Consideramos que un pastor debe estar siempre al lado de sus ovejas y no guardado a 100 Km. de distancia, se requiere su presencia, su apoyo y su cobijo, como lo demuestran los últimos Obispos Diocesanos Civitatenses, residentes en el Palacio Episcopal:

Mons. Jesús Enciso Viana (1950-19559)

Mons. José Bascuñana Llópez (1955-1964)

Mons. Demetrio Mansilla Reoyo (1964-1988) (+7/12/1998)

Mons. Antonio Ceballos Atienza (1988-1994)

Mons. Julián López Martín (1994-2002)

Mons. Atilano Rodríguez Martínez (2003-2011)

Mons. Cecilio Raúl Berzosa Martínez (2011-2019)

Todos ellos se han preocupado muy mucho de su redil, tanto en el trato social, te conocían por tu nombre, así como en lo concerniente a la vida de la ciudad, que desde los primeros tiempos caminaron unidos en todos sus avatares, tanto en su estado espiritual como en su progreso, en estas tierras que de por si son necesitadas y necesitan de un buen pastor, cercano en su sede y en su ciudad, desde siempre han estado unidos Diócesis y pueblos en general.


Esta Diócesis sin pastor, no tardaría mucho en extinguirse, como así iría ocurriendo a cuantas asociaciones hay en Ciudad Rodrigo: Caritas, apostolado seglar, M.F.C., adoración nocturna, manos unidas, Conferencia de San Vicente de Paul, Seminario Diocesano, UNER, y un largo etc. en los cuales todos trabajamos en la misma trayectoria y fin, bajo la sabia dirección del Sr. Obispo.

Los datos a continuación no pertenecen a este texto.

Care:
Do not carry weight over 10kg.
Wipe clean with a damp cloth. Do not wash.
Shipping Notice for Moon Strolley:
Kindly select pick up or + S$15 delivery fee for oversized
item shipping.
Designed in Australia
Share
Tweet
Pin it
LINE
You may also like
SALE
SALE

Esperemos que estos rumores, no pasen de ello, y se clarifiquen a la mayor brevedad posible, antes de que sea del dominio público, ya que ello iría en detrimento de la Iglesia y de sus Ministros, lo cual queremos evitar.

Por todo ello y por otros puntos que se podían analizar, reconocemos que esta Diócesis debe continuar regida, in situ, por un digno Pastor que lleve a sus ovejas por el camino de la fe y la verdad, evitándole otros derroteros.

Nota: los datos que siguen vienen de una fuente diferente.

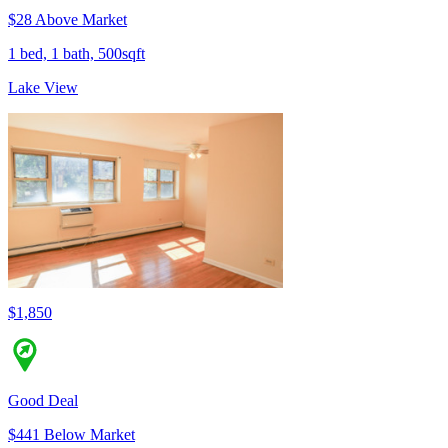
$28 Above Market
1 bed, 1 bath, 500sqft
Lake View
$1,850
Good Deal
$441 Below Market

La Diócesis de Ciudad Rodrigo ha sido CUNA Y DOCTORADO  de grandes y renombrados obispos, que desempeñaron excelentes labores en otras Diócesis después de haber estado inicialmente en esta, recordamos una frase que un gran Obispo que al despedirse , habiendo estado aquí 8 o 9 años nos dijo “Me habéis enseñado a ser Obispo”.

Recordemos el evangelio: “Jesús cuando envió a los discípulos a evangelizar, no les dijo que solo acudiesen a los centros de poder o a las grandes Urbes. Les envió allí donde alguien los necesitara, a pequeños lugares a sanar y evangelizar a hombres y mujeres humildes”.

Analice pues estas sugerencias y que el Niño Dios le dé la luz positiva, para que la Diócesis  de Ciudad Rodrigo continúe regida por un digno Pastor.

Los presidentes diocesanos del M.F.C.